10. The ANOVA variance analysis again shows that there are significant differences for the two variables included (EA1 and EA2) between the 2 groups formed through the cluster analysis. Consequently the two conglomerates presented are significantly different (Table ).

11. This result is consistent with those obtained in other studies (Loewenstein and Spletzer Citation1997; Veum Citation1997; Krueger and Rouse Citation1998; Forrier and Sels Citation2003; Bassanini, Booth, Brunello, De Paola and Leuven Citation2005), where no significant relationship whatsoever is detected in the training-turnover binomial and stress is laid on the ambiguity found in the empirical literature which has attempted to look into the nature of this relationship. One should emphasise that while such research has identified investment in training as an explanatory variable for its analysis rather than turnover expectations – as occurs in this article – we consider that the result obtained in our study agrees with and is representative of the lack of significativity displayed by a good number of the analyses which have attempted to give such a relation empirical backing.

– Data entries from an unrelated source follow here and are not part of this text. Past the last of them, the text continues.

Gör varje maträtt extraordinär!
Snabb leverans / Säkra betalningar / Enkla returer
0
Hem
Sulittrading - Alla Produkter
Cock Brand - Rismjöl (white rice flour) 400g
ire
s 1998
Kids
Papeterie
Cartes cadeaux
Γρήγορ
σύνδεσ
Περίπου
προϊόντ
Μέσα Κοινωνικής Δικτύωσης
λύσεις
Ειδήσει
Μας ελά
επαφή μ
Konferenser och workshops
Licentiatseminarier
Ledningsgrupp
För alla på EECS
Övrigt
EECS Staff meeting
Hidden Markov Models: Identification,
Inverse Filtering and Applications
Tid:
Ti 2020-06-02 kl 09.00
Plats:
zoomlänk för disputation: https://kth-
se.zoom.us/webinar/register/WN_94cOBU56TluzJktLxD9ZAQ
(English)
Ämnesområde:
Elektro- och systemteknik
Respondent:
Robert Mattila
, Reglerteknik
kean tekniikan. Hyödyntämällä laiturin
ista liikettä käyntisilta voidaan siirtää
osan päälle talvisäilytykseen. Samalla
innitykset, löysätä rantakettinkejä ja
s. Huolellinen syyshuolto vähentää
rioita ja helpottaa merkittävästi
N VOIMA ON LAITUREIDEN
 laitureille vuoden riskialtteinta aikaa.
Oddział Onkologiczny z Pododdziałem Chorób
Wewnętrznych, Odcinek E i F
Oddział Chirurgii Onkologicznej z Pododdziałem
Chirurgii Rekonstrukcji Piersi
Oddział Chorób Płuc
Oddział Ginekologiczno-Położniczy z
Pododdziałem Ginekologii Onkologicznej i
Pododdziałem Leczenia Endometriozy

12. We consider that the percentage of companies that state that they have moderate expected manager turnover (25.4%) is quite important, taking into account the nature of the variable and the context studied.

13. Although on the whole the chi-squared comparison indicates that there is no significant dependence, analysis of the typified residues shows us that the behaviour of companies with a high degree of inclination towards management training is indeed not visibly affected by turnover expectations, but that, nevertheless, there does seem to exist a negative relation in companies whose readiness is low (they perceive more risk of turnover). This means that the percentage of companies that invest less in management training and have moderate expectations of turnover is higher than the percentage of companies with a medium or high degree of readiness and whose turnover expectations are moderate.

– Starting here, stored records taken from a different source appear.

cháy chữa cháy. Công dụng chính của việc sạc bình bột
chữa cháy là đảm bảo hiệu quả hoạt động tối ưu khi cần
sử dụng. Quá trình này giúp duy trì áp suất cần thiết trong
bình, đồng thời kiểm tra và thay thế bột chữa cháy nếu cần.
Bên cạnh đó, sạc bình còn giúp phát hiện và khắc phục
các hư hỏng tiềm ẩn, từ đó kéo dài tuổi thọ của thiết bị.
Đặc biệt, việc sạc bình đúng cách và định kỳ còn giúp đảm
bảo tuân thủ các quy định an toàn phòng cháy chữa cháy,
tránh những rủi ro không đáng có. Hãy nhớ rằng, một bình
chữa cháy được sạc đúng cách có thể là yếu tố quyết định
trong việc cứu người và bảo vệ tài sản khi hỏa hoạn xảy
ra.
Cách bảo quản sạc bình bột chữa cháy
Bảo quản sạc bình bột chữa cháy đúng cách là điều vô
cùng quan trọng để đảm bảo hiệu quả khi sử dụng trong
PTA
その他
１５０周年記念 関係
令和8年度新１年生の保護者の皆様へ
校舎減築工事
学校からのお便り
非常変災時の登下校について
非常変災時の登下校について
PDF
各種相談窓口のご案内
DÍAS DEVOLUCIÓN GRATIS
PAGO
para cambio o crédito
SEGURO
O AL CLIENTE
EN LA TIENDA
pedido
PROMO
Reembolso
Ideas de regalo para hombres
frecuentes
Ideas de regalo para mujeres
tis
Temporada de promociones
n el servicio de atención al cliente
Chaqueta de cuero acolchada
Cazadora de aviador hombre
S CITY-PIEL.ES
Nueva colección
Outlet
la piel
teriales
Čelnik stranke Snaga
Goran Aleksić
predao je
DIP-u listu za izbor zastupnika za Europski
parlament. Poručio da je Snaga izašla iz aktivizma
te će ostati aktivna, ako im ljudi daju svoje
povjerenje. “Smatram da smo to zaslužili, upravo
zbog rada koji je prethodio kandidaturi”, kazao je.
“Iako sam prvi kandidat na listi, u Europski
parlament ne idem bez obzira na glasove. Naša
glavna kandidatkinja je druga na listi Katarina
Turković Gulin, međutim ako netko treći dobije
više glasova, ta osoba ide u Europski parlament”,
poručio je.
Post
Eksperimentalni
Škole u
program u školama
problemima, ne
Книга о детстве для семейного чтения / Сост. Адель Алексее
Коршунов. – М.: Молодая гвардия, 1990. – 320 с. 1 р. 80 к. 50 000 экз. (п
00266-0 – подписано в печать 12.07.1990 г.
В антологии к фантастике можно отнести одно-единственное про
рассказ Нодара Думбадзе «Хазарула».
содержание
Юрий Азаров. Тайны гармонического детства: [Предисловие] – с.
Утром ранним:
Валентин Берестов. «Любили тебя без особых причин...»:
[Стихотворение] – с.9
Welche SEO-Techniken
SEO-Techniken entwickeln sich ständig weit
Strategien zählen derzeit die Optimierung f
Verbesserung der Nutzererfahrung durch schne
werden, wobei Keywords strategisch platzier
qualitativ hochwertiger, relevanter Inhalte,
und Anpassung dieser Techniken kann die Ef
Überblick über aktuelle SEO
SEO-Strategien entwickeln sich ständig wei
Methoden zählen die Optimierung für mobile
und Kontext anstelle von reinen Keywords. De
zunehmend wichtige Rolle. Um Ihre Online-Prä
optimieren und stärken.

14. The average mark of the group most inclined to adopt managerial training when posed the questions ‘Covering of management jobs through internal promotion’ and ‘Company managers have taken on their first responsibility in this company’ was 3.52 and 3.59 points (out of 5), while the mark of the group with the least inclination in this direction was 2.83 and 3.03, respectively. When the Student T equality test for independent sample averages was performed, it showed that the averages for both groups are significantly different. Analysis of the correlations of the variables for the existence of an ILM with the readiness indicators also shows positive and significant results.